I have read that it can be seen from cobweb diagrams but I don't really understand it.
Any help would be appreciated, thanks.
A fixed point $x^*$ of a differentiable map $f$ is unstable if $|f'(x^*)| > 1$, and asymptotically stable if $|f'(x^*)| < 1$, because if $x_n$ is near $x^*$ and $x_{n+1} = f(x_n)$,
$$ x_{n+1} - x^* = f(x_n) - f(x^*) \approx f'(x^*) (x_n - x^*) $$
EDIT: Suppose $|f'(x^*)| > 1$. If $x_n$ is close to $x^*$ (but not exactly equal), this says $x_{n+1}$ is farther from $x^*$ than $x_n$ is. So in this case the fixed point is unstable: from a starting point close to the fixed point, you go farther and farther away. Conversely, if $|f'(x^*)| < 1$ and your starting point is close to $x^*$, you get closer and closer: the fixed point is asymptotically stable.

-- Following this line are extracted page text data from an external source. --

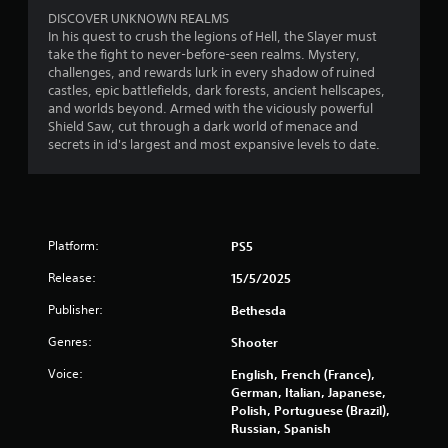
p
e
P
DISCOVER UNKNOWN REALMS
s
p
r
In his quest to crush the legions of Hell, the Slayer must
t
l
e
take the fight to never-before-seen realms. Mystery,
o
a
s
challenges, and rewards lurk in every shadow of ruined
s
y
castles, epic battlefields, dark forests, ancient hellscapes,
s
h
t
and worlds beyond. Armed with the viciously powerful
e
o
u
Shield Saw, cut through a dark world of menace and
s
w
t
secrets in id's largest and most expansive levels to date.
w
o
Y
h
r
o
e
i
u
r
a
c
e
l
a
s
i
Platform:
PS5
n
o
n
p
Release:
15/5/2025
u
f
l
n
o
a
Publisher:
Bethesda
d
r
y
s
m
t
Genres:
Shooter
a
a
h
r
t
e
Voice:
English, French (France),
e
i
g
German, Italian, Japanese,
c
o
a
Polish, Portuguese (Brazil),
o
n
m
Russian, Spanish
m
a
e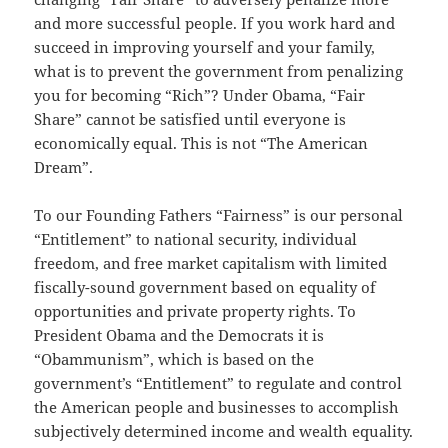
and more successful people. If you work hard and
succeed in improving yourself and your family,
what is to prevent the government from penalizing
you for becoming “Rich”? Under Obama, “Fair
Share” cannot be satisfied until everyone is
economically equal. This is not “The American
Dream”.
To our Founding Fathers “Fairness” is our personal
“Entitlement” to national security, individual
freedom, and free market capitalism with limited
fiscally-sound government based on equality of
opportunities and private property rights. To
President Obama and the Democrats it is
“Obammunism”, which is based on the
government’s “Entitlement” to regulate and control
the American people and businesses to accomplish
subjectively determined income and wealth equality.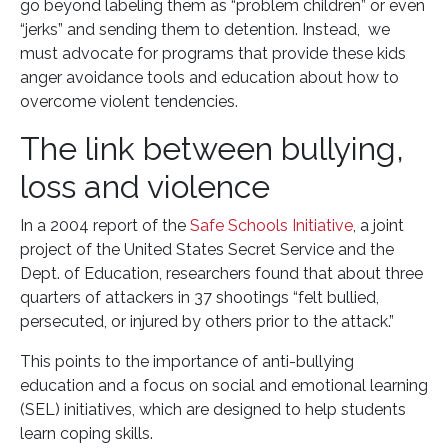
go beyond labeling them as “problem children” or even
“jerks” and sending them to detention. Instead, we
must advocate for programs that provide these kids
anger avoidance tools and education about how to
overcome violent tendencies.
The link between bullying,
loss and violence
In a 2004 report of the
Safe Schools Initiative
, a joint
project of the United States Secret Service and the
Dept. of Education, researchers found that about three
quarters of attackers in 37 shootings “felt bullied,
persecuted, or injured by others prior to the attack.”
This points to the importance of anti-bullying
education and a focus on social and emotional learning
(SEL) initiatives, which are designed to help students
learn coping skills.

If your map depends analytically on a parameter $r$ and you vary $r$, $|f'(x^*)|$ will vary continuously. Thus if you pass from a region where $x^*$ is stable to one where it is unstable (or vice versa), $|f'(x^*)|=1$ at the transition point.
It is possible in principle to have $|f'(x^*)| = 1$ at a certain $r$ and $<1$ on both sides of $r$, or $> 1$ on both sides of $r$, so $|f'(x^*)|=1$ doesn't necessarily signal a transition between stable and unstable.